Related: "select" Isn't Broken".

Comment author: handoflixue 09 July 2011 08:22:05AM 4 points [-]

I once wrote code that crashed my C++ compiler. For the life of me I Was sadly never able to reproduce it, but it's definitely in my book as an impossible error. (this is not "the programmed crashed when run", this was "the compiler crashed when trying to compile this program")

When debugging, I now label things as "extremely unlikely" instead...

Comment author: feanor1600 19 August 2011 04:08:13PM 2 points [-]

"Sherlock Holmes once said that once you have eliminated the impossible, whatever remains, however improbable, must be the answer. I, however, do not like to eliminate the impossible. The impossible often has a kind of integrity to it that the merely improbable lacks." -- Douglas Adams's Dirk Gently, Holistic Detective

Comment author: Oscar_Cunningham 19 August 2011 04:14:52PM *  0 points [-]

This reminds me of something Eliezer said.

But the wonderful thing about unanswerable questions is that they are always solvable, at least in my experience. What went through Queen Elizabeth I's mind, first thing in the morning, as she woke up on her fortieth birthday? As I can easily imagine answers to this question, I can readily see that I may never be able to actually answer it, the true information having been lost in time.

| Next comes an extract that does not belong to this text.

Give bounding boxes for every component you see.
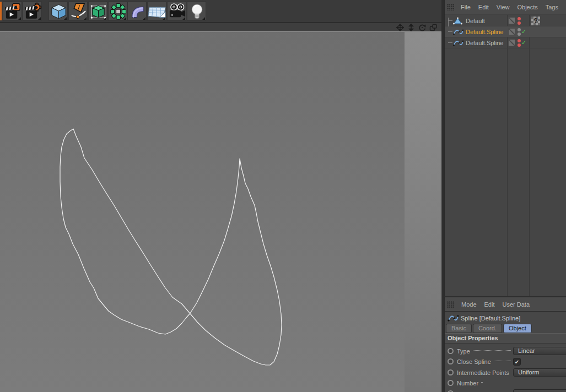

On the other hand, "Why does anything exist at all?" seems so absolutely impossible that I can infer that I am just confused, one way or another, and the truth probably isn't all that complicated in an absolute sense, and once the confusion goes away I'll be able to see it.

Comment author: wedrifid 10 July 2011 09:03:45PM -1 points [-]

It's false

False.

and extremely arrogant

True. (So?)

and very dangerous.

True.

That's not a real way to think about the world.

False (unless he meant realistic?)

Comment author: khafra 11 July 2011 04:54:13PM 0 points [-]

It's false

False.

I think the previous appearance of a quote about this Sherlock Holmes quote bears out its falsity, except for Laplace's Demon-type intelligences.

Comment author: wedrifid 11 July 2011 06:25:21PM *  3 points [-]

I think the previous appearance of a quote about this Sherlock Holmes quote bears out its falsity, except for Laplace's Demon-type intelligences.

The statement is a literally true statement as a matter of logical deduction. When using the words 'true' and 'false' then logic is what you are doing. Applying the word 'false' to 'true' statements is simply an error, as would be holding this particular quote to a different standard to any other logical claim. It has the same problems as logical reasoning generally does, those of assuming certainty of premises and relying on incomplete or incorrect simplified models. Focus on the dangerous not incorrect because accuracy just is not the flaw.

Instead of false consider (something like) "f@#%ing stupid". Or you are just wrong.

Comment author: komponisto 10 July 2011 09:32:03PM 0 points [-]

It's false

False.

and extremely arrogant

True. (So?)

It seems a bad heuristic to follow for ordinary folks, susceptible to overconfidence in their judgements of "impossibility".